ACT, Nisan 2020’de, DSÖ, Fransız hükümeti, Avrupa Birliği, Bill ve Melinda Gates Vakfı öncülüğünde kurulmuş olup hükümetler, bilim insanları, aşı üreticileri, hayırseverler, sivil toplum kuruluşları, Dünya Bankası ve uluslararası sağlık kurumlarının katkısını sağlamayı amaçlamaktadır.

COVAX ise ACT’nin aşı bileşeni olarak en önemli uluslararası kuruluştur. COVAX, CEPI (The Coalition for Epidemic Preparedness Innovations – Epidemik Hazırlık İnovasyon Koalisyonu), GAVI (Global Vaccine Alliances – Global Aşı Ortaklığı) ve DSÖ (Dünya Sağlık Örgütü)’ nün ortaklığı ile kurulmuş olup tüm ülkelere etkin aşıların ulaştırılmasının hızlandırılmasını amaçlamaktadır.

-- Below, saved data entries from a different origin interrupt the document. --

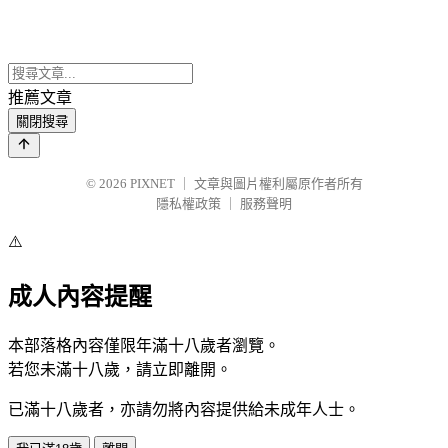
推薦文章
關閉搜尋
© 2026
PIXNET
｜
文章與圖片權利屬原作者所有
隱私權政策
｜
服務聲明
⚠️
成人內容提醒
本部落格內容僅限年滿十八歲者瀏覽。
若您未滿十八歲，請立即離開。
已滿十八歲者，亦請勿將內容提供給未成年人士。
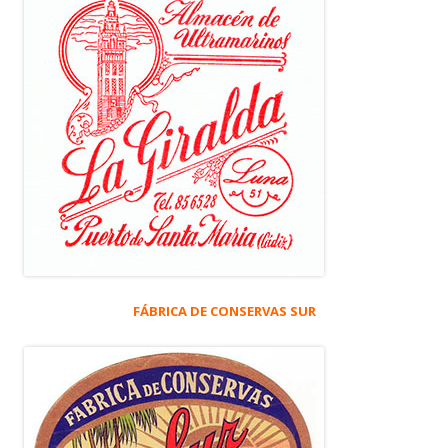
FÁBRICA DE CONSERVAS SUR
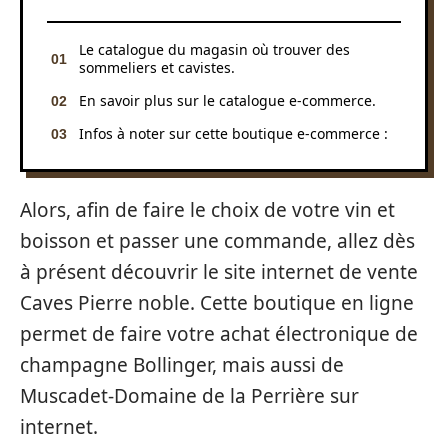
Le catalogue du magasin où trouver des
sommeliers et cavistes.
En savoir plus sur le catalogue e-commerce.
Infos à noter sur cette boutique e-commerce :
Alors, afin de faire le choix de votre vin et
boisson et passer une commande, allez dès
à présent découvrir le site internet de vente
Caves Pierre noble. Cette boutique en ligne
permet de faire votre achat électronique de
champagne Bollinger, mais aussi de
Muscadet-Domaine de la Perrière sur
internet.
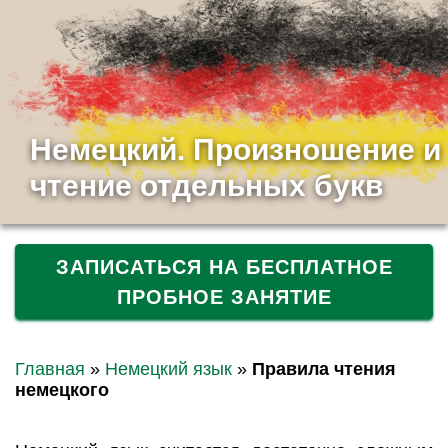
Немецкий. Произношение и
чтение отдельных букв
ЗАПИСАТЬСЯ НА БЕСПЛАТНОЕ
ПРОБНОЕ ЗАНЯТИЕ
Главная
»
Немецкий язык
»
Правила чтения
немецкого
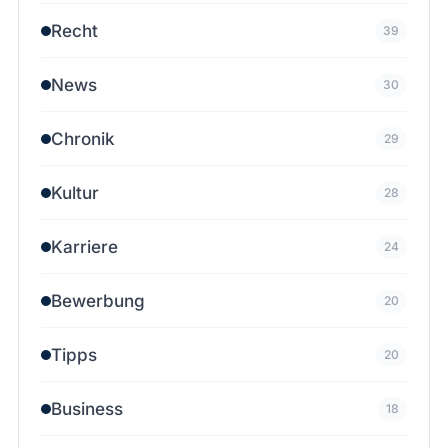
Recht
39
News
30
Chronik
29
Kultur
28
Karriere
24
Bewerbung
20
Tipps
20
Business
18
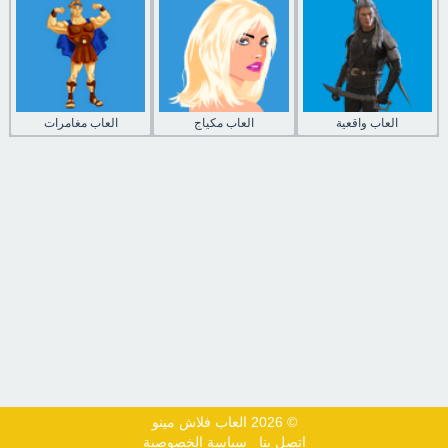
العاب واقعية
العاب مكياج
العاب مغامرات
© 2026 العاب فلاش مينو
اتصل بنا
سياسة الخصوصية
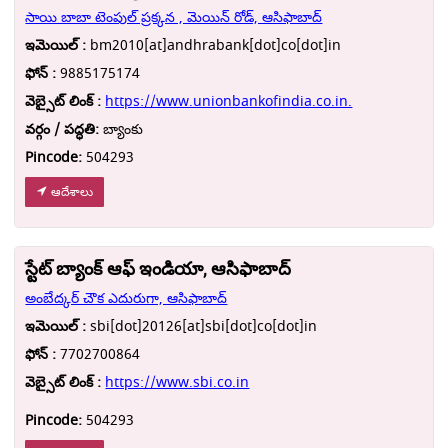
సాయి బాబా టెంపుల్ ప్రక్కన , మెయిన్ రోడ్, ఆసిఫాబాద్
ఇమెయిల్ :
bm2010[at]andhrabank[dot]co[dot]in
ఫోన్ :
9885175174
వెబ్సైట్ లింక్ :
https://www.unionbankofindia.co.in.
వర్గం / పద్ధతి:
బ్యాంకు
Pincode:
504293
ఆదేశాలు
స్టేట్ బ్యాంక్ ఆఫ్ ఇండియా, ఆసిఫాబాద్
అంబేద్కర్ చౌక ఎదురుగా, ఆసిఫాబాద్
ఇమెయిల్ :
sbi[dot]20126[at]sbi[dot]co[dot]in
ఫోన్ :
7702700864
వెబ్సైట్ లింక్ :
https://www.sbi.co.in
Pincode:
504293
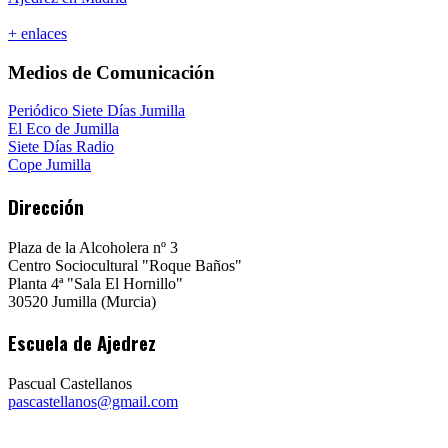
+ enlaces
Medios de Comunicación
Periódico Siete Días Jumilla
El Eco de Jumilla
Siete Días Radio
Cope Jumilla
Dirección
Plaza de la Alcoholera nº 3
Centro Sociocultural "Roque Baños"
Planta 4ª "Sala El Hornillo"
30520 Jumilla (Murcia)
Escuela de Ajedrez
Pascual Castellanos
pascastellanos@gmail.com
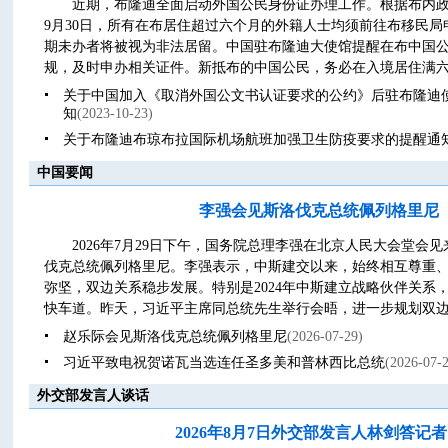
近期，布隆迪全面启动外国公民身份证办理工作。根据布内政部
9月30日，所有在布居住超过六个月的外籍人士均须前往布移民
期未办者将被视为非法居留。中国驻布隆迪大使馆提醒在布中国
规，及时申办相关证件。新抵布的中国公民，务必在入境居住满六个
关于中国加入《取消外国公文书认证要求的公约》后驻布隆迪
知
(2023-10-23)
关于布隆迪布琼布拉国际机场航班加强卫生防疫要求的提醒通
中国要闻
李强会见斯洛伐克总统佩列格里尼
2026年7月29日下午，国务院总理李强在北京人民大会堂会
伐克总统佩列格里尼。李强表示，中斯建交以来，始终相互尊重
弥坚，双边关系稳步发展。特别是2024年中斯建立战略伙伴关系
快车道。昨天，习近平主席同总统先生举行会晤，进一步规划双边关
赵乐际会见斯洛伐克总统佩列格里尼
(2026-07-29)
习近平致电祝贺诺瓦当选连任圣多美和普林西比总统
(2026-07-
外交部发言人谈话
2026年8月7日外交部发言人林剑答记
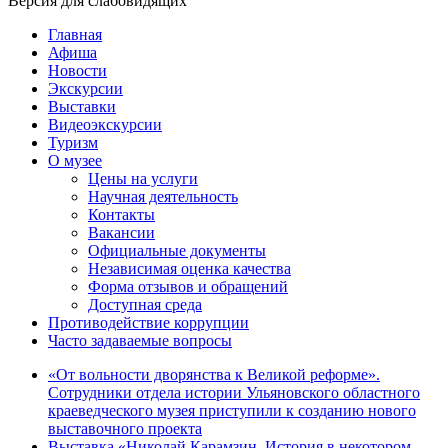
Версия для слабовидящих
Главная
Афиша
Новости
Экскурсии
Выставки
Видеоэкскурсии
Туризм
О музее
Цены на услуги
Научная деятельность
Контакты
Вакансии
Официальные документы
Независимая оценка качества
Форма отзывов и обращений
Доступная среда
Противодействие коррупции
Часто задаваемые вопросы
«От вольности дворянства к Великой реформе».
Сотрудники отдела истории Ульяновского областного
краеведческого музея приступили к созданию нового
выставочного проекта
Выставка «Николай Карамзин. История в некотором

Aynı zamanda, aşı üretim kapasitelerinin artırılmasının, alım gücü ve tedarik zincirinin hızlandırılarak 2021 sonuna kadar 2 milyar doz aşının eşit olarak dağıtılmasını hedeflemektedir.

COVAX’ın çalışmaları sayesinde, pandemi kontrol altına alınıp trajik hayat kayıplarının önlenmesinin yanı sıra, COVID aşılarının kullanıma girmesi ile global ekonominin her ay 375 milyar dolarlık kaybının önüne geçilmesi gerçekleştirilecektir.

COVAX’ın vaadleri; ülke nüfuslarının en az %20’ sinin aşılanması, çeşitli ve etkin bir aşı portföyünün oluşturulması, aşıların üretildikten sonra dağıtımlarının hızlıca gerçekleştirilmesi, pandeminin akut fazının sonlandırılması, ekonomilerin yeniden inşa edilmesidir.

Aşılara eşit erişimin sağlanması, özellikle sağlık çalışanları gibi en yüksek risk grubundaki bireylerin korunması, pandeminin halk sağlığı ve ekonomi üzerindeki etkilerini azaltmada en önemli araçtır. Ancak bunlar kadar COVID-19 yayılımının önlenmesi ve ölüm hızının düşürülmesi açısından halk sağlığı önlemlerine uyulması yaşamsal önem taşımaktadır.